Who doesn’t love dragons? Tolkien, I believe, first introduced me to dragons through the character of Smaug. I can still remember the creepy feeling I got when first reading about Smaug. The creepiness of feeling watched. The 1977 animated film give Smaug’s eyes a spotlight as they search the cave for invisible Bilbo. Whether cartoon, CGI, or real life, any reptilian gaze, but particularly the dragon’s, unsettles us. The dragon’s eyes have a vacant sheen, one that you’re afraid sees you anyway.

Dragon Etymology

In preparing for the Ancient History class I’ll be teaching next year, I stumbled across the etymology of dragon and discovered the word originally relates to sight. We can trace the word all the way back to Homer and a specific Homeric verb for seeing. I found the best couple paragraphs tracing this in Bruno Snell’s book The Discovery of the Mind. He starts, as we all must when studying the Greeks, with Homer.

δράκων –> draco –> dragon

That’s pretty straight-forward. But where did δράκων come from? It turns out, from the Homeric verb δέρκεσθαι which, according to Snell, “refers not so much to the function of the eye as to its gleam as noticed by someone else.” He then quotes a few sources wherein the Gorgon’s eyes are described this way, a raging boar, and even Odysseus as he gazes out over the sea, longing for Ithaca. It’s more about what is perceived in the eyes than about what the eyes are perceiving.

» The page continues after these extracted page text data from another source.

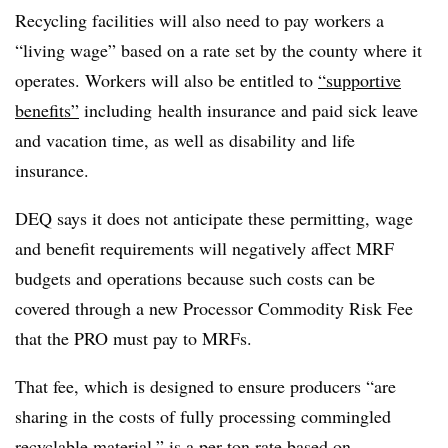
Recycling facilities will also need to pay workers a
“living wage” based on a rate set by the county where it
operates. Workers will also be entitled to
“supportive
benefits”
including
health insurance and paid sick leave
and vacation time, as well as disability and life
insurance.
DEQ says it does not anticipate these permitting, wage
and benefit requirements will negatively affect MRF
budgets and operations because such costs can be
covered through a new Processor Commodity Risk Fee
that the PRO must pay to MRFs.
That fee, which is designed to ensure producers “are
sharing in the costs of fully processing commingled
recyclable material,” is a per-ton rate based on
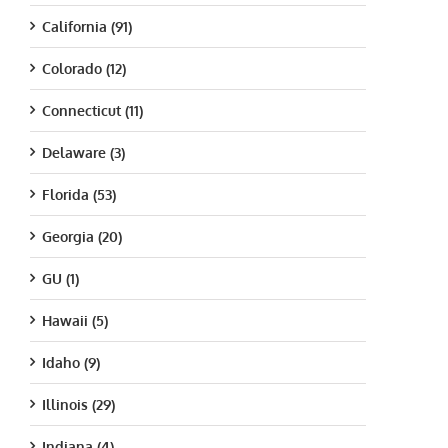
California (91)
Colorado (12)
Connecticut (11)
Delaware (3)
Florida (53)
Georgia (20)
GU (1)
Hawaii (5)
Idaho (9)
Illinois (29)
Indiana (4)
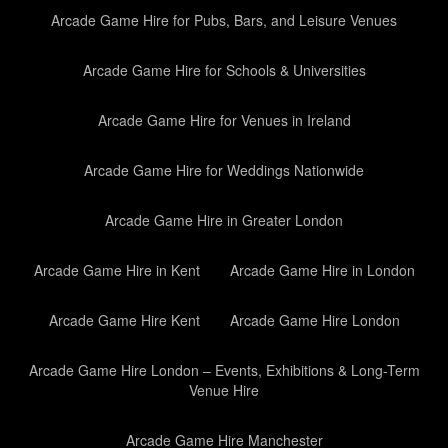
Arcade Game Hire for Pubs, Bars, and Leisure Venues
Arcade Game Hire for Schools & Universities
Arcade Game Hire for Venues in Ireland
Arcade Game Hire for Weddings Nationwide
Arcade Game Hire in Greater London
Arcade Game Hire in Kent
Arcade Game Hire in London
Arcade Game Hire Kent
Arcade Game Hire London
Arcade Game Hire London – Events, Exhibitions & Long-Term
Venue Hire
Arcade Game Hire Manchester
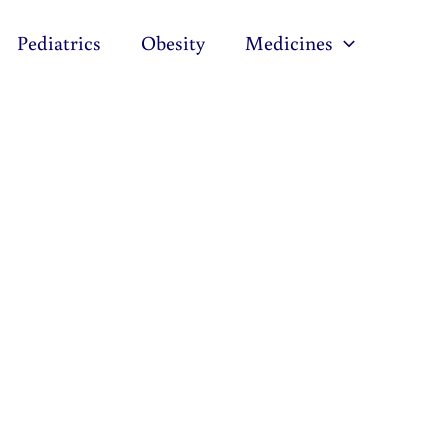
Pediatrics
Obesity
Medicines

So what does this have to do with dragons? Well, the original dragon for the Greeks was a mythical snake that Apollo slew on the mountain above Delphi; it’s snake-like eyes gave it its name. Not because they’re particularly good at seeing, but because “his stare commands attention.” This helps us understand one way in which pre-moderns thought about sight that we have now lost. We tend to see the eyes as passive recipients of sense data. They don’t give out anything, except maybe their color.

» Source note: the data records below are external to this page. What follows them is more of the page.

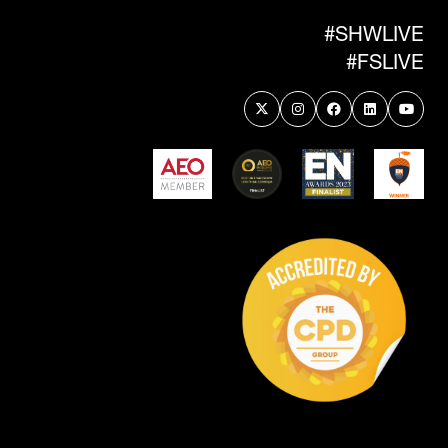
TAB)
#SHWLIVE
#FSLIVE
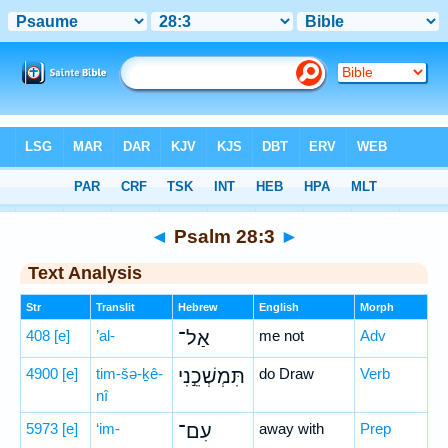
Bible
>
Hebrew
> Psalm 28:3
◄
Psalm 28:3
►
Text Analysis
Str
Translit
Hebrew
English
Morph
408
[e]
’al-
אַל־
me not
Adv
4900
[e]
tim-šə-ḵê-
תִּמְשְׁכֵ֣נִי
do Draw
Verb
nî
5973
[e]
‘im-
עִם־
away with
Prep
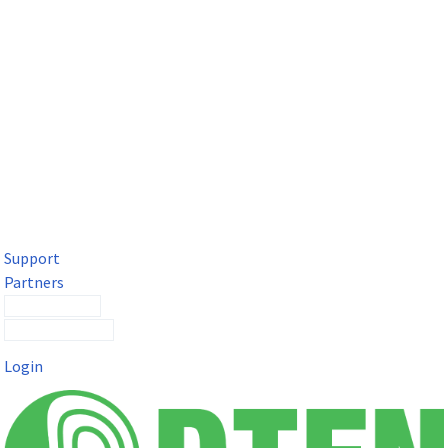
DTEN Solutions for Microsoft Teams
Get a premium video meeting experience for Microsoft Teams
with the DTEN D7X.
Support
Partners
Contact Sales
Submit a Ticket
Login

It reminds me of Shakespeare’s “eye-beams.” One of the four lovers in Love’s Labors Lost, reads aloud the poem praises his beloved’s eyes and comparing them to the sun, whose beams are not as strong as the “eye-beams” of his beloved (LLL IV.iii).  The eyes have an effect from a distance, just like the sun, therefore the eyes must have beams they send out, not just light they receive. Philip Sydney wrote love sonnets around the same time as Shakespeare. In his sonnets, Astrophil (star-lover) addresses Stella (star). In Sonnet 47, Astrophil asks Stella’s “black beams can engrave such burning marks” on him. The notion of eye-beams is so common, that Sydney can drop the eyes from it and his audience still knows what he’s talking about.